Frage an Aris Christidis von Olaf H. bezüglich Wirtschaft

Sehr geehrter Herr Prof. Dr. Aris Christidis,

ich glaube, daß Sie nur die Marionetten der „großen Namen“ sind, die den rechtsradikalen Parteien die Stimmen wegnehmen müssen und wenn die Zeit gekommen ist, werden die „großen Namen“ wieder die Koffer packen und Ihre Partei wird wieder in die Versenkung verschwinden?
Es muß doch mit aller Gewalt versucht werden den rechtsradikalen Parteien sämtliche Stimmen wegzunehmen, nur so kann ich mir den zu erwartenden Erfolg Ihrer Partei vorstellen, denn bei dieser hohen Arbeitslosigkeit, sowie bei den immer steigenden Zahlen von Korruptionen in der Wirtschaft, hohe Kosten für Krankenversicherung bei weniger Leistung, steigende Benzin-und Ölpreise, höhere Mehrwertsteuer usw. ist das Volk sehr unzufrieden und wäre möglicherweise durchaus auch bereit solche rechte Parteien zu wählen.
Da die Deutschen zu einem Volk von Kuschern erzogen wurde, könnte ich mir vorstellen, daß doch viele Bürger nicht wählen gehen, weil sie denken, daß diese eine Stimme sowieso nichts ausrichten kann, allerdings haben uns unsere DDR-Bürger von einem anderen überzeugt, denn im Kollegtiv kann man sehrwohl einiges erreichen. Wenn aber die ca. 5 Millionen Arbeitslosen und die, die noch Arbeit haben und bis 65 oder 70 Jahren arbeiten sollen, auch noch in diese Richtung wählen würden, wäre eine rechtsradikale Partei mit Sicherheit über der 5-Prozent-Hürde und das muß mit aller Gewalt vermieden werden.
Man muß sich nur im Volke umhören um zu erfahren was im Lande alles los ist.

Meine Frage lautet:
Was wollen und werden Sie und Ihre Partei tun, um die Wirtschaft wieder in Schwung zu bringen, um Arbeitslosigkeit zu senken, um Korruption zu verhindern und zu bestrafen und Deutschland wieder nach vorne bringen.

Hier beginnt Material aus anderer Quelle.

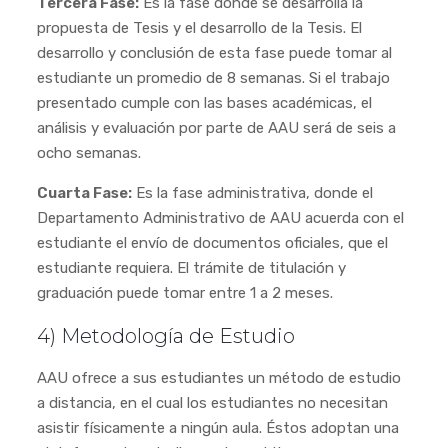
Tercera Fase:
Es la fase donde se desarrolla la
propuesta de Tesis y el desarrollo de la Tesis. El
desarrollo y conclusión de esta fase puede tomar al
estudiante un promedio de 8 semanas. Si el trabajo
presentado cumple con las bases académicas, el
análisis y evaluación por parte de AAU será de seis a
ocho semanas.
Cuarta Fase:
Es la fase administrativa, donde el
Departamento Administrativo de AAU acuerda con el
estudiante el envío de documentos oficiales, que el
estudiante requiera. El trámite de titulación y
graduación puede tomar entre 1 a 2 meses.
4) Metodología de Estudio
AAU ofrece a sus estudiantes un método de estudio
a distancia, en el cual los estudiantes no necesitan
asistir físicamente a ningún aula. Éstos adoptan una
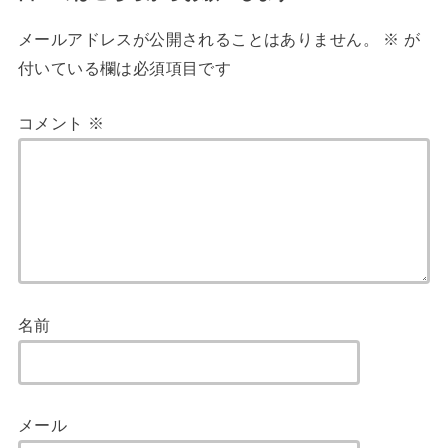
メールアドレスが公開されることはありません。
※
が
付いている欄は必須項目です
コメント
※
名前
メール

Für Sie und Ihre Aufgaben gute Nerven und viel Erfolg.
Mit freundlichen Grüßen
Olaf Hoffmeister

PS:
Ich habe eine Idee für neue Steuereinnahmen, denn für jeden Computer, der in Zukunft einen Arbeitsplatz vernichtet oder schon vernichtet hat, könnte man eine Steuer erheben um somit den Schuldenberg abzubauen.

Antwort von
DIE LINKE

Sehr geehrter Herr Hoffmeister,

danke für Ihr Interesse und Ihre Worte!
Vorab das Einfache:

- Wir können uns auf die Bezeichnung "meine" Partei einigen, obwohl ich parteilos bin; ich bin aber mindestens Initiator und Gründer der WASG Gießen und Mit-Initiator der Koopertion mit der Linkspartei.Gießen.

- Ihrer Gegenwartsanalyse stimme ich fast vollkommen zu; nur zwei Zusätze möchte ich noch einbringen:
(i) Zu allen von Ihnen angesprochenen Übeln unserer Zeit dürfen wir nicht vergessen, die z.Z. geführten Kriege Deutschlands dazuzurechnen - insb. in Kosovo und in Afghanistan. Davon merkt zwar momentan im Inland kaum jemand etwas, aber ich gehe fest davon aus, daß uns das irgendwann einholt: Auch Hitlers Krieg wurde mit "Arisierungserträgen" und KZ-Produktion mehr als finanziert, die "Abrechnung" sah dann aber wesentlich höher aus. (ii) Ich erkenne keinen logischen Automatismus, wonach diejenigen, dei unter korrupten Eliten leiden, sich für noch korruptere entscheiden müßten. Der Schlüssel liegt nach meiner Auffassung in den Händen eben dieser Eliten: Wenn sie (Politiker, Großkapital) Werbung für die Rechten machen, haben sie Aussicht auf Erfolg, und dem haben wir nur Aufklärung entgegenzustellen. Das wenig beachtete Verbotsverfahren gegen die NPD hat m.E. genau dies nachgewiesen.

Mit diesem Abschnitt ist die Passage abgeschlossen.